Azure AD Application Proxy (AAD-AP) is a type of reverse proxy solution that enables access to web-based applications that exist on a corporate LAN, secured behind a corporate firewall.

The benefits of using AAD-AP rather than using a traditional firewall to expose an application to external access are (1) the convenience of listing the application in the user’s Office 365 menu choices (see first screen shot below) or the Azure Access panel and (2) the enhanced security of preauthentication using Azure Active Directory and the option of enhancing security with Azure Multifactor Authentication. These later two security enhancements were previously provided by solutions such as Microsoft ISA or TMG.
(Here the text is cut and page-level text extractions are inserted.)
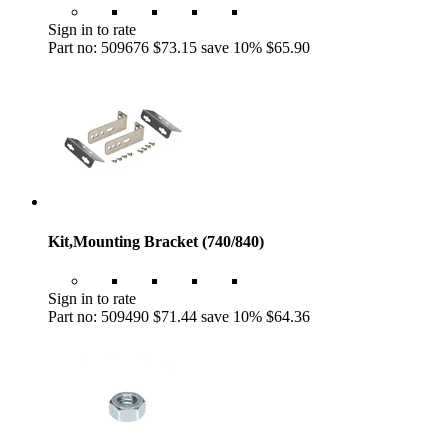
Sign in to rate
Part no: 509676
$73.15
save 10%
$65.90
Kit,Mounting Bracket (740/840)
Sign in to rate
Part no: 509490
$71.44
save 10%
$64.36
The convenience that users benefit from is having one place to access all internal web-based corporate applications, as well as over 2,400 3rd party SaaS applications. In the screen shot below you will see that amongst the Office 365 applications list, I have also configured single sign on for Facebook, Google Docs, ADP, Salesforce, and more. It is very convenient to logon once to Azure Active Directory or Office 365, then launch other applications without having to logon to those applications individually.  This amounts to huge time savings and it is really nice not having to remember 10 separate usernames and passwords! This now puts Azure AD on par with other hosted identity providers such as Okta, Onelogin or PingFederate.

This blog post is a review of AAD-AP, a component of Azure AD Premium and Azure AD Basic.
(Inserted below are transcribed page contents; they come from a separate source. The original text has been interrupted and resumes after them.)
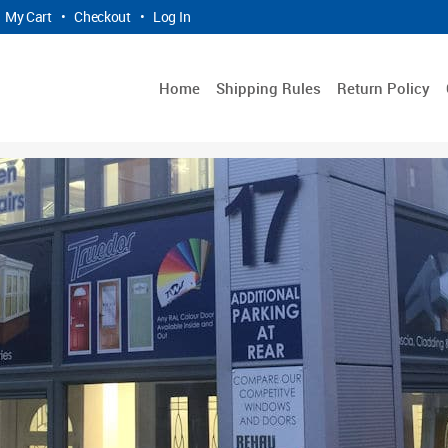
My Cart
•
Checkout
•
Log In
Home
Shipping Rules
Return Policy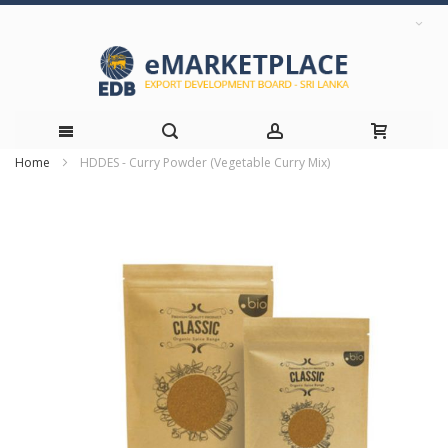
Home
HDDES - Curry Powder (Vegetable Curry Mix)
Skip
Skip
to
to
the
Content
end
of
the
images
gallery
AAD-AP exposed application ‘My Intranet’ in Office 365

If you don’t have Office 365 you can also use the Microsoft Azure access panel to achieve SSO (as shown below).

http://myapps.microsoft.com (this redirects you to https://account.activedirectory.windowsazure.com/profile/ )

The 3rd way of accessing internal applications through AAD-AP is a direct hyperlink. This is provided after configuring the application in the Azure management portal.
For example: https://myintranet-tctechnologist.msappproxy.net/ 
The convention is: (Application Name – Azure Tenant Name – MSAppProxy.net (similar in concept to the O365 tenant name “onmicrosoft.com”)
Custom domain names are coming soon, so you will be able to have the AAD-AP name in front of your own domain name, ex: https://myintranet.contoso.com 

 

Application Proxy Prerequisites

• You must have an Microsoft Azure administrator account. If you don’t’ have one, you can get a 30 day trial here.
• You must have an Azure AD Premium license. For more information, see Getting Started with Azure AD Premium. You can also get a 30 day trial to evaluate this as well.
• A server running Windows Server 2012 R2 or Windows 8.1 or higher on which you can install the Application Proxy Connector. The server must be able to send HTTPS requests to the Application Proxy services in the cloud, and it must have an HTTPS connection to the applications that you intend to publish.
• The server running the connector must be able to make outbound connections to this domain and subdomain: msappproxy.net on the following TCP/IP port ranges:
  443, 20200-20210, 9352, 10100-10120, 8080, 9090 and 9091. For a description of what these ports are used for, see : https://msdn.microsoft.com/en-us/library/dn768214.aspx
  • There are no inbound ports required, because Azure Application Proxy service (ApplicationProxyConnectorService.exe)  initiates a reverse tunnel from the VM out to Azure.
• If the web application requires windows integrated authentication, then the machine where the connector is installed must be joined to the domain.
• For windows integrated authentication, The UPNs in Azure Active Directory must be identical to the UPNs in your on-premises Active Directory in order for preauthentication to work. Make sure your Azure Active Directory is synchronized with your on-premises Active Directory.
• For accessing applications remotely, the application that you are proxying cannot send the user any 302 redirects otherwise those will most likely contain internal server names that are not accessible internally. See the scenario below that happens when I first tried to publish the Lync control panel. The fix for the Lync scenario was to publish the actual path to the CSCP virtual directory. This is thanks to the new Path Publishing feature that was announced on March 11th, 2015 on the Azure Application Proxy blog here.
• In my testing, AAD-AP worked with Windows machines running Internet Explorer or Chrome, iOS devices and Mac OSX (Safari and Chrome). The official support statement says that the Access Panel Extension is available for Internet Explorer 8 and later, Chrome, and Firefox browsers.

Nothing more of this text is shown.